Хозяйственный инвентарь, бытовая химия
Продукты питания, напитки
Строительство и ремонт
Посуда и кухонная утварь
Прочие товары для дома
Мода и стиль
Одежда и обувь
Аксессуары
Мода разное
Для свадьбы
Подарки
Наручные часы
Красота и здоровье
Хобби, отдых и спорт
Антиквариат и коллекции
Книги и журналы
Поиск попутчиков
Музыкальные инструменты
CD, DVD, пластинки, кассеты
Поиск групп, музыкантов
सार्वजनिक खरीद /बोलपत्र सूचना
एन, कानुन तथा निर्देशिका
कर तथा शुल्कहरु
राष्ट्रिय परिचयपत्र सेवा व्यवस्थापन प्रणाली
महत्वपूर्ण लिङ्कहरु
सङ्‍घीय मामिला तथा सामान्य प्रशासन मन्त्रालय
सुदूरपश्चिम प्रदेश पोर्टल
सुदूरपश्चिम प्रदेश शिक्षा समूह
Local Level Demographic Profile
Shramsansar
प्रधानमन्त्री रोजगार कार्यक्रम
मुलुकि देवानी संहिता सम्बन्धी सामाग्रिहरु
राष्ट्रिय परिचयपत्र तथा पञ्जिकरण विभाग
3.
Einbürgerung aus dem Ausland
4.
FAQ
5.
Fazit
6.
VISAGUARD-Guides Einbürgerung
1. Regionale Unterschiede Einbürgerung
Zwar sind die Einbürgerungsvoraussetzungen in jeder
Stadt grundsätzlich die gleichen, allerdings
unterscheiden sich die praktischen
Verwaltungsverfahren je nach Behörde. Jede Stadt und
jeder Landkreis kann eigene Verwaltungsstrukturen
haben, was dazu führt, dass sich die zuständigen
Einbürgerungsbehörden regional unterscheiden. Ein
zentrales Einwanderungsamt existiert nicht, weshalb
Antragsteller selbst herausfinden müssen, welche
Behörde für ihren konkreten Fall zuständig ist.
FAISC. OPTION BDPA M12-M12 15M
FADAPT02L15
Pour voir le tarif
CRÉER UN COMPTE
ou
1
---
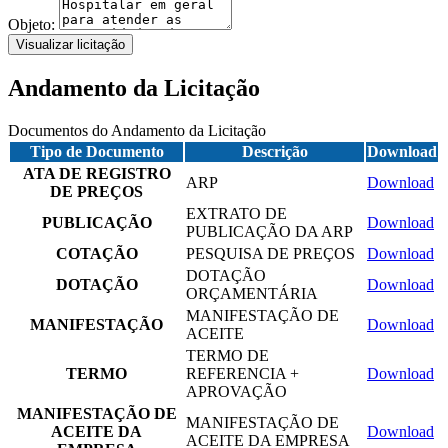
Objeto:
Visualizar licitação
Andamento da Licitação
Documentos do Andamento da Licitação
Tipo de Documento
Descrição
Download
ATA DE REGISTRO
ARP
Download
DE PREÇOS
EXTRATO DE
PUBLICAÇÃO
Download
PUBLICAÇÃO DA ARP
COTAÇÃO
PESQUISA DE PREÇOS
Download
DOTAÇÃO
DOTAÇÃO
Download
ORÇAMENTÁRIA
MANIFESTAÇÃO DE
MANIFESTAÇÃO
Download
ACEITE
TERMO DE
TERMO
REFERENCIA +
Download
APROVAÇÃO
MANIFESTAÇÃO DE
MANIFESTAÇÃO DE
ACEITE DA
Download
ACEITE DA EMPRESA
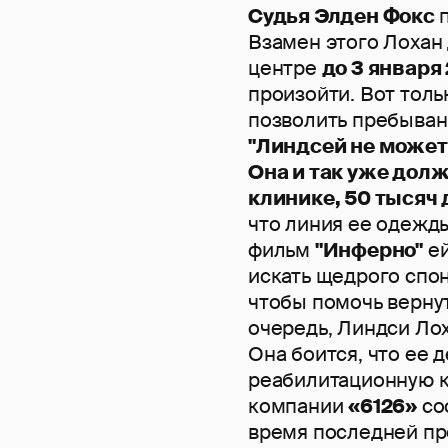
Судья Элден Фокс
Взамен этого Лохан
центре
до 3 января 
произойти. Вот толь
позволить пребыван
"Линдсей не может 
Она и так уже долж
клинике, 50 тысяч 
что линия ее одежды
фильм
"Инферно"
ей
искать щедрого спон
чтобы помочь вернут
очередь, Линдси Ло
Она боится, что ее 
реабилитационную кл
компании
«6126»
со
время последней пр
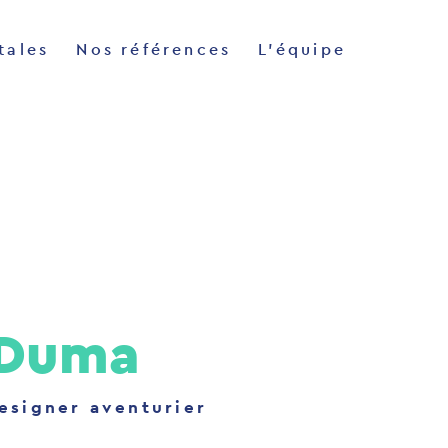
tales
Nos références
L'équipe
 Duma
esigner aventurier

__Exercise description__: Without the pictures, give again exactly the lines above starting at the line containing "клинике, 50 тысяч" and ending at the line containing "esigner aventurier".

__Reply to the task__:
клинике, 50 тысяч 
что линия ее одежды
фильм
"Инферно"
ей
искать щедрого спон
чтобы помочь вернут
очередь, Линдси Ло
Она боится, что ее 
реабилитационную кл
компании
«6126»
со
время последней пр
tales
Nos références
L'équipe
 Duma
esigner aventurier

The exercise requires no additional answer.